Jean-Louis Campora, en marge de sa campagne ne cesse de s’activer en
coulisses pour remettre le club à flot. Et il sort alors de sa poche la
carte du repreneur idéal, la société Fedcominvest. Multinationale russe,
mais dont le siège est basé en Principauté, Fedcom est déjà le sponsor
maillot depuis plusieurs saisons avec un contrat fort généreux pour un club
aussi peu vendeur que Monaco. La société, spécialisée dans l’exploitation
du souffre dispose de reins très solides et son Président, Alexei
Fedoritchev est un amateur du club. Pour prendre le contrôle de l’ASM,
l’homme est prêt à débourser 100 millions d’euros et monte un projet
ambitieux qui comprend la construction d’un nouveau centre de formation en
dur remplaçant les préfabriqués, la création d’un musée ASM et surtout un
plan d’investissement sur trois ans uniquement destiné au recrutement. Son
rêve « faire venir Shevchenko à Monaco ». En bref, un projet idéal, a
l’exception prêt que le repreneur n'a de
monégasque que l’adoption. Dès lors, tout s’accélère, un protocole d’accord
est signé le 11 décembre 2002 puis envoyé à la Direction Nationale
de Contrôle de Gestion de la LFP. Campora, lui s’empresse d’annoncer
publiquement son nouveau projet pour le club avec son nouveau
partenaire…….et son retour de force.
Malheureusement pour lui, il ira trop vite en besogne, car il faut
attendre le 21 décembre pour que le Comité de Gestion du club entérine
l’accord et le clan du palais s’atèle quant à lui à contrecarrer ses plans.

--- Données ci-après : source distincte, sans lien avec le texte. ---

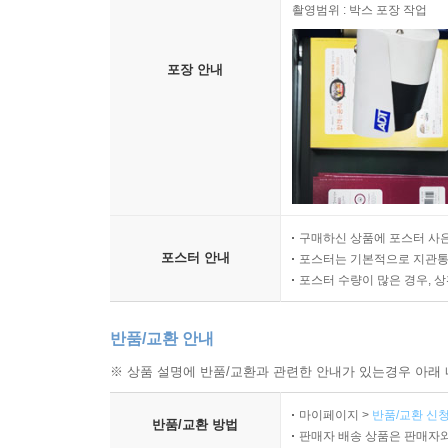
촬영범위 : 박스 포장 작업
포장 안내
구매하신 상품에 포스터 사은
포스터 안내
포스터는 기본적으로 지관통에
포스터 수량이 많은 경우, 
반품/교환 안내
※ 상품 설명에 반품/교환과 관련한 안내가 있는경우 아래 
마이페이지 >
반품/교환 신청
반품/교환 방법
판매자 배송 상품은 판매자와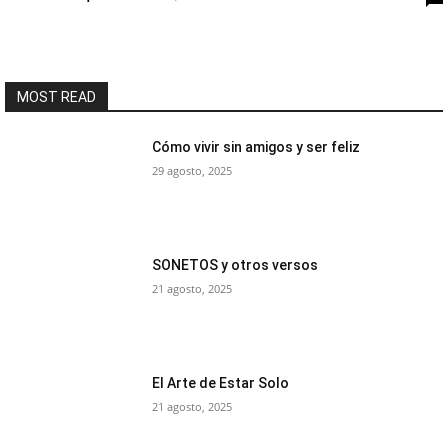
MOST READ
Cómo vivir sin amigos y ser feliz
29 agosto, 2025
SONETOS y otros versos
21 agosto, 2025
El Arte de Estar Solo
21 agosto, 2025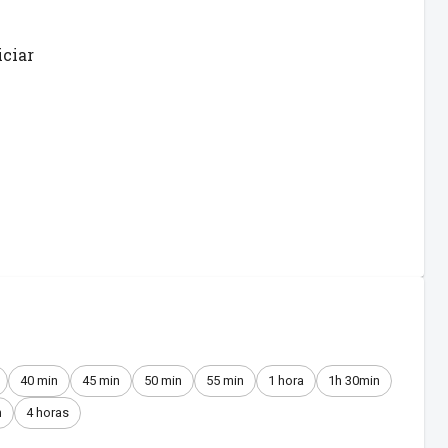
iciar
40 min
45 min
50 min
55 min
1 hora
1h 30min
n
4 horas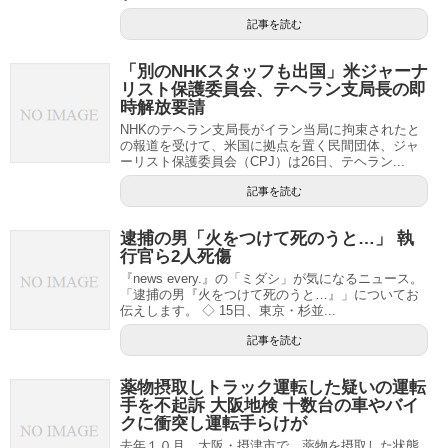
記事を読む
「別のNHKスタッフも出国」米ジャーナ
リスト保護委員会、テヘラン支局長の即
時解放要請
NHKのテヘラン支局長がイラン当局に拘束されたと
の報道を受けて、米国に拠点を置く民間団体、ジャ
ーリスト保護委員会（CPJ）は26日、テヘラン...
記事を読む
逮捕の男「火をつけて死のうと…」 執
行官ら2人死傷
『news every.』の「ミダシ」が気になるニュース。
「逮捕の男『火をつけて死のうと…』」についてお
伝えします。 ◇ 15日、東京・杉並...
記事を読む
薬物摂取しトラック運転した疑いの運転
手を不起訴 大阪地検 十数台の車やバイ
クに衝突し運転手らけが
去年１０月、大阪・摂津市で、薬物を摂取した状態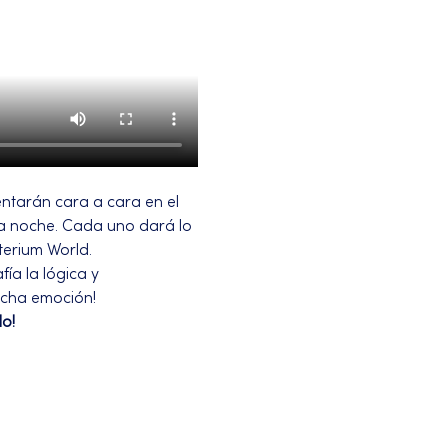
ntarán cara a cara en el 
la noche. Cada uno dará lo 
terium World.
ía la lógica y 
ucha emoción!
o!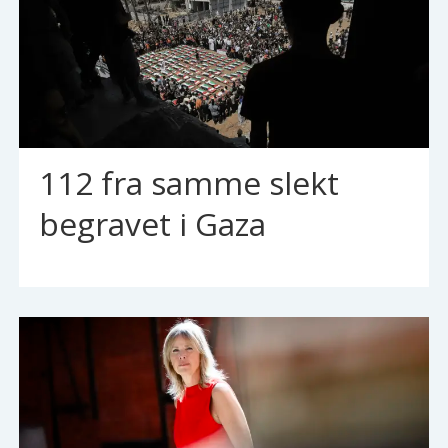
112 fra samme slekt
begravet i Gaza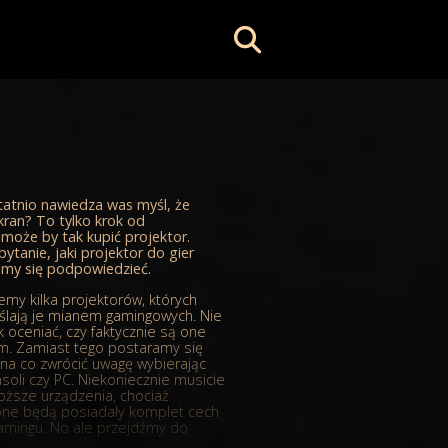
statnio nawiedza was myśl, że
kran? To tylko krok od
 może by tak kupić projektor.
pytanie, jaki projektor do gier
my się podpowiedzieć.
emy kilka projektorów, których
ślają je mianem gamingowych. Nie
 oceniać, czy faktycznie są one
. Zamiast tego postaramy się
na co zwrócić uwagę wybierając
soli czy PC. Niekoniecznie musicie
oższe urządzenia, chociaż
 one będą posiadały komplet cech
amingu. No ale przejdźmy do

Mais le coup fatal est porté lorsqu’à peine quelques jours avant la réunion
du comité, le journal « Le Monde » fait une révélation fracassante : la
société Fedcom serait suspectée par les Renseignements Généraux français
d’être une « vitrine légale de la criminalité organisée d’Europe Orientale
» notamment avec des opérations de blanchissements d’argent sale. Or, fait
troublant, ce qui est révélé comme un fait d’actualité n’est en fait qu’un
délit de sale gueule qui est périmé depuis plusieurs années. La note des
Renseignements Généraux date en effet de 1997, les RG avaient effectivement
effectué par le passé une enquête sur la société Fedcom et n’y avaient
alors rien trouvé de douteux : affaire classée donc depuis plusieurs
années. Drôle de timing du « Monde » qui s’il voulait définitivement casser
une affaire en cours ne s’y serait pas pris autrement.C’est deux ans plus
tard que l’on apprendra le mot de la fin de cette histoire lorsque le
journal « l’Humanité » révèle les conditions de cette publication, c’est le
Prince Albert lui-même qui en serait responsable : « Le palais avait
d’ailleurs savonné la planche du Dr Campora en laissant " fuiter
" une note des RG français révélant que le principal sponsor de l’AS
Monaco aurait eu partie liée avec une mafia. ». Par la suite, le Monde
condamné logiquement pour diffamation sera amené à payé une indemnisation
record à la société Fedcom, mais en 2002, le mal est déjà fait. Le Palais
profite ainsi de la révélation du Monde pour exercer son veto sur l’entrée
de Fedcom dans le capital du club et le 21 décembre 2002, le comité refuse
ainsi officiellement l’accord. Un véritable camouflet pour le président
Campora. Pas découragé, Campora cherchera d’autres investisseurs, mais ni
les sombres italiens Finmatica, ni les étranges investisseurs allemands
n’aboutiront et pour finir, le Président de l’ASM se fait littéralement écraser
aux élections législatives de 2003 et perd tout pouvoir politique.